Spaniard still has options for Italian race
Former Tour de France champion Carlos Sastre was amongst the riders that came off second best after the Giro d’Italia’s crash marred second stage. The Cervelo Test Team rider lost 37 seconds in the closing kilometres after being caught up in a crash.
"It's too bad, because I was always in a good position, trying to avoid being involved in all the crashes throughout the day, but in the final, with seven kilometres to go, there was a crash at the front of the peloton in which I was involved,” said Sastre. “It was a very fast stage with a lot of intersections, curves and traffic islands, with a ton of dangerous sections where you always had to be at the front.
"The team was 100 percent with me, we were able to regain contact with the second group that included [Bradley] Wiggins, and limit the losses to not lose options for this Giro," he added.
Sastre’s misfortunes summarized the team’s day on the road, with Gabriel Rasch, Ted King, Marcel Wyss and Daniel Lloyd all caught in tangles throughout the day. Cervelo sport director Alex Sans Vegas said he’d never seen so many crashes in dry conditions.
“The team did great work throughout the stage to keep Carlos at the front, but that’s where the crash happened. It was a shame because it wasn’t our fault, it was just bad luck,” said Sans Vega. “The roads were very dangerous, with a lot of traffic islands, barriers and narrow roads.

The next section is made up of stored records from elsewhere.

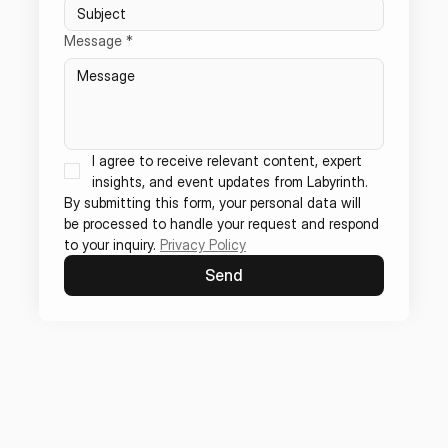
Message
*
I agree to receive relevant content, expert 
insights, and event updates from Labyrinth.
By submitting this form, your personal data will 
be processed to handle your request and respond 
to your inquiry. 
Privacy Policy
Send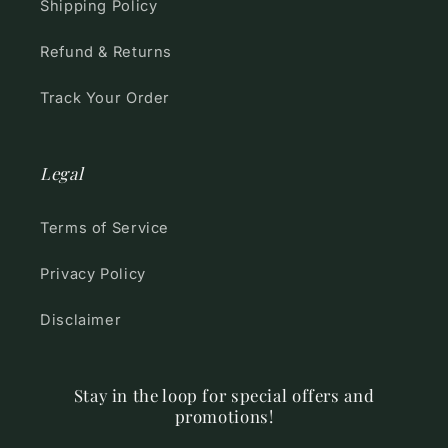
Shipping Policy
Refund & Returns
Track Your Order
Legal
Terms of Service
Privacy Policy
Disclaimer
Stay in the loop for special offers and
promotions!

It was the worse place to crash because the peloton was setting up the sprint and there was not enough time to regain contact.”
Lloyd summed up the impact of sprint stages for maglia rosa contenders well. “These are very important for the GC riders. They’re so dangerous. You cannot gain much, but here’s always the chance they can lose minutes,” Lloyd said. “These next two stages in Holland are very stressful. A lot can happen. It will be a two long days.”
While the 37 second deficit to current race leader Cadel Evans (BMC Racing Team) doesn’t end Sastre’s Giro contention, it’s certainly an unwelcome surprise. With less than two minutes the difference between first and second place in the race’s last three editions, the early loss puts Sastre on a slight back foot for the remaining 19 stages.